Divide using synthetic division $$ ( x^{4}-5x^{3}-22x^{2}+5x+6 ) \div ( x+3 ) $$
Answer
The synthetic division table is:
$$ \begin{array}{c|rrrrr}-3&1&-5&-22&5&6\\& & -3& 24& -6& \color{black}{3} \\ \hline &\color{blue}{1}&\color{blue}{-8}&\color{blue}{2}&\color{blue}{-1}&\color{orangered}{9} \end{array} $$The solution is:
$$ \frac{ x^{4}-5x^{3}-22x^{2}+5x+6 }{ x+3 } = \color{blue}{x^{3}-8x^{2}+2x-1} ~+~ \frac{ \color{red}{ 9 } }{ x+3 } $$Explanation
Step 1 : Write down the coefficients of the dividend into division table. Put the zero from $ x + 3 = 0 $ ( $ x = \color{blue}{ -3 } $ ) at the left.

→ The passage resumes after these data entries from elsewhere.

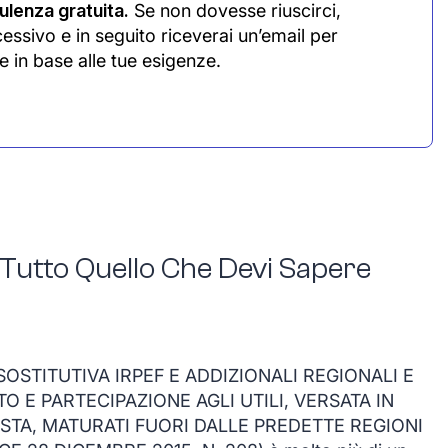
lenza gratuita.
Se non dovesse riuscirci,
cessivo e in seguito riceverai un’email per
e in base alle tue esigenze.
 Tutto Quello Che Devi Sapere
OSTITUTIVA IRPEF E ADDIZIONALI REGIONALI E
O E PARTECIPAZIONE AGLI UTILI, VERSATA IN
OSTA, MATURATI FUORI DALLE PREDETTE REGIONI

$$ \begin{array}{c|rrrrr}\color{blue}{-3}&1&-5&-22&5&6\\& & & & & \\ \hline &&&&& \end{array} $$Step 1 : Bring down the leading coefficient to the bottom row.

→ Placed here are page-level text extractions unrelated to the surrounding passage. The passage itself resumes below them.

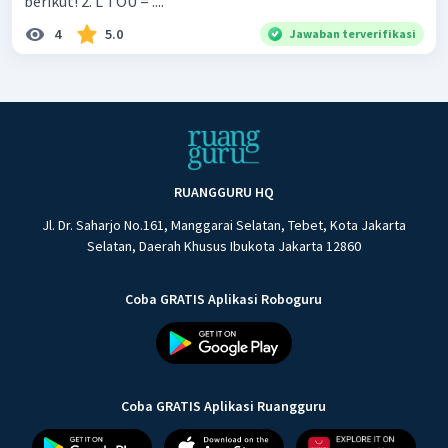
berikut! 2. L TOU = ....
4
5.0
Jawaban terverifikasi
RUANGGURU HQ
Jl. Dr. Saharjo No.161, Manggarai Selatan, Tebet, Kota Jakarta
Selatan, Daerah Khusus Ibukota Jakarta 12860
Coba GRATIS Aplikasi Roboguru
Coba GRATIS Aplikasi Ruangguru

$$ \begin{array}{c|rrrrr}-3&\color{orangered}{ 1 }&-5&-22&5&6\\& & & & & \\ \hline &\color{orangered}{1}&&&& \end{array} $$Step 2 : Multiply by the number on the left, and carry the result into the next column: $ \color{blue}{ -3 } \cdot \color{blue}{ 1 } = \color{blue}{ -3 } $.

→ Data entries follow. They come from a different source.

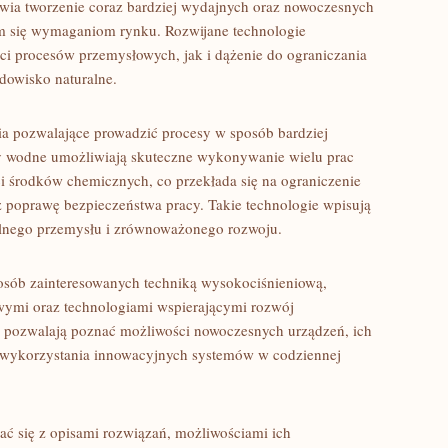
wia tworzenie coraz bardziej wydajnych oraz nowoczesnych
m się wymaganiom rynku. Rozwijane technologie
i procesów przemysłowych, jak i dążenie do ograniczania
odowisko naturalne.
ia pozwalające prowadzić procesy w sposób bardziej
y wodne umożliwiają skuteczne wykonywanie wielu prac
ci środków chemicznych, co przekłada się na ograniczenie
poprawę bezpieczeństwa pracy. Takie technologie wpisują
alnego przemysłu i zrównoważonego rozwoju.
 osób zainteresowanych techniką wysokociśnieniową,
ymi oraz technologiami wspierającymi rozwój
e pozwalają poznać możliwości nowoczesnych urządzeń, ich
z wykorzystania innowacyjnych systemów w codziennej
ć się z opisami rozwiązań, możliwościami ich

$$ \begin{array}{c|rrrrr}\color{blue}{-3}&1&-5&-22&5&6\\& & \color{blue}{-3} & & & \\ \hline &\color{blue}{1}&&&& \end{array} $$Step 3 : Add down last column: $ \color{orangered}{ -5 } + \color{orangered}{ \left( -3 \right) } = \color{orangered}{ -8 } $
$$ \begin{array}{c|rrrrr}-3&1&\color{orangered}{ -5 }&-22&5&6\\& & \color{orangered}{-3} & & & \\ \hline &1&\color{orangered}{-8}&&& \end{array} $$Step 4 : Multiply by the number on the left, and carry the result into the next column: $ \color{blue}{ -3 } \cdot \color{blue}{ \left( -8 \right) } = \color{blue}{ 24 } $.
$$ \begin{array}{c|rrrrr}\color{blue}{-3}&1&-5&-22&5&6\\& & -3& \color{blue}{24} & & \\ \hline &1&\color{blue}{-8}&&& \end{array} $$Step 5 : Add down last column: $ \color{orangered}{ -22 } + \color{orangered}{ 24 } = \color{orangered}{ 2 } $
$$ \begin{array}{c|rrrrr}-3&1&-5&\color{orangered}{ -22 }&5&6\\& & -3& \color{orangered}{24} & & \\ \hline &1&-8&\color{orangered}{2}&& \end{array} $$Step 6 : Multiply by the number on the left, and carry the result into the next column: $ \color{blue}{ -3 } \cdot \color{blue}{ 2 } = \color{blue}{ -6 } $.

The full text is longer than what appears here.